NEW DELHI – India-Pakistan relations – a challenge at the best of times, and in the doldrums since the terrorist attacks on Mumbai of November 2008 – received an unexpected boost last month from an unlikely source: cricket.
When the two countries became semi-finalists in the game’s quadrennial World Cup, Indian Prime Minister Manmohan Singh invited his Pakistani counterpart, Yusuf Reza Gilani, to watch the game with him in Mohali, with talks over dinner.
Though the resulting thaw has involved no substantive policy decisions, Singh has nonetheless changed the narrative of the countries’ relations, and seized control of a stalemated process.

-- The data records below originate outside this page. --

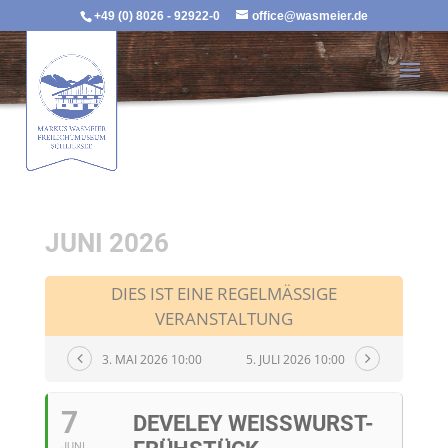
+49 (0) 8026 - 92922-0
office@wasmeier.de
JUNI 2026
DIES IST EINE REGELMÄSSIGE V
ERANSTALTUNG
3. MAI 2026 10:00
5. JULI 2026 10:00
7
DEVELEY WEISSWURST-F
JUNI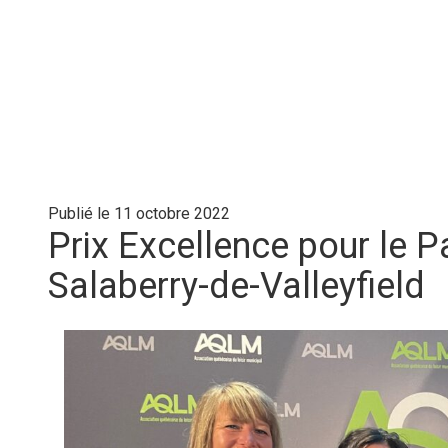
Publié le 11 octobre 2022
Prix Excellence pour le 
Salaberry-de-Valleyfield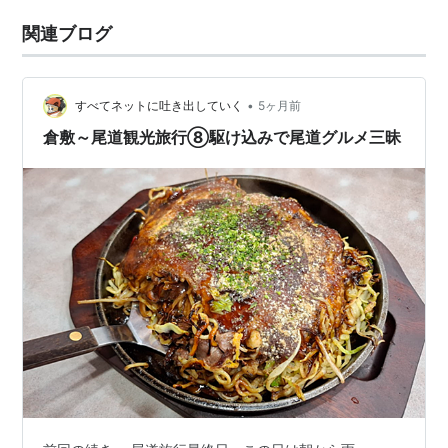
関連ブログ
•
すべてネットに吐き出していく
5ヶ月前
倉敷～尾道観光旅行⑧駆け込みで尾道グルメ三昧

Some Indian critics are less than enthused. India’s government suspended talks with Pakistan after the horrific attacks on Mumbai. By talking again at such a high level, despite there being no significant progress in Pakistan in bringing the perpetrators to justice, India, the critics charge, has in effect surrendered to Pakistani intransigence
Indeed, the critics point out that the wide-ranging and comprehensive talks agreed to by the two sides are the old “composite dialogue” under a new label.
It was this very dialogue that India justifiably called off after Mumbai: there was no point talking to people whose territory and institutions were being used to attack and kill Indians.
The fear in some circles in India remains that Singh’s government has run out of ideas when it comes to dealing with Pakistan – or at least that it has no good alternatives to a counterproductive military attack on the sources of terrorism or a stagnant silence.
Yet it is also clear that “not talking” is not much of a policy. Pakistan can deny its shared history with India, but India cannot change its geography.
Pakistan is next door, and it can no more be ignored than a thorn piercing one’s side.
India’s refusal to talk to Pakistan did contribute, together with Western (especially American) diplomatic efforts, to securing some initial Pakistani cooperation, including the arrest of Lashkar-e-Taiba operative Zakiur Rahman Lakhvi and six of his co-conspirators.
But this co-operation had dried up, and India’s continued reticence had long passed its use-by date. The refusal to resume dialogue had stopped producing any fresh results, and the only argument that justified it – that it was a source of leverage – gave some in India the illusion of influence over events that the government did not in fact possess.
Ironically, it was India – the victim of terrorist attacks financed, dispatched, and directed from Pakistan – that had come to seem intransigent and unaccommodating. The transcendent reality of life on the subcontinent is that it has always been India that wished to live in peace.
India is, at bottom, a status quo power that would like to be left alone to concentrate on its economic development; Pakistan is the troublesome rebel, needling and bleeding its neighbor in an effort to change the power balance and wrest control of a part of Indian territory (Kashmir).
Refusing to talk didn’t change any of that, but it brought India no rewards. On the contrary, it imposed a cost: by appearing stubbornly truculent, India allowed Pakistan to appear reasonable and conciliatory, tarnishing India’s international image as a constructive force for peace.
The thaw engendered by the two prime ministers – meeting, devoid of rancor, at a major sporting event, which Pakistan narrowly lost to India’s eventual world champions – recognized that simply talking can achieve constructive results.
Dialogue can identify and narrow the differences between the two countries on those bilateral issues that can be addressed.
Of course, not every issue that divides India and Pakistan can be resolved across a table, at least not right now. But specific problems like trade, the military standoff on the Siachen glacier, the territorial border at Sir Creek, and water flows through the Wullar Barrage are certainly amenable to resolution through dialogue.
Progress on the big questions – the Kashmir dispute and Pakistan’s use of terrorism as an instrument of policy – will require much more groundwork and constructive, gradual action.
But, as Singh has realized, just talking about these questions can make clear what India’s bottom lines are and the minimum standards of civilized conduct that India expects from its neighbor. And, should it prove necessary, dialogue can also be used to send a few tough signals.
“Cricket diplomacy” is not new on the subcontinent. It was tried twice before, each time with Pakistani military rulers traveling to India. General Zia ul-Haq’s visit to watch a match in Jaipur in 1986 was an exercise in cynicism, since it was aimed at defusing tensions stoked by his own policy of fomenting and aiding Sikh militant secessionism in India. General Pervez Musharraf’s visit to a cricket stadium in Delhi in 2005 came at a better time in the countries’ relations, but, in hindsight, foreshadowed the sharp reversal three years later.
Watching cricket does not necessarily lead to improved dialogue. But when two countries are genuinely prepared to engage each other, a grand sporting occasion can be a useful instrument to signal the change. That is what the “spirit of Mohali” has brought about. Now it is time to see if and how that spirit translates into genuine progress on the ground.
Shashi Tharoor, a former Indian Minister of State for External Affairs and UN Under- Secretary General, is a member of India’s parliament and the author of a dozen books, including India from Midnight to the Millennium and Nehru: the Invention of India.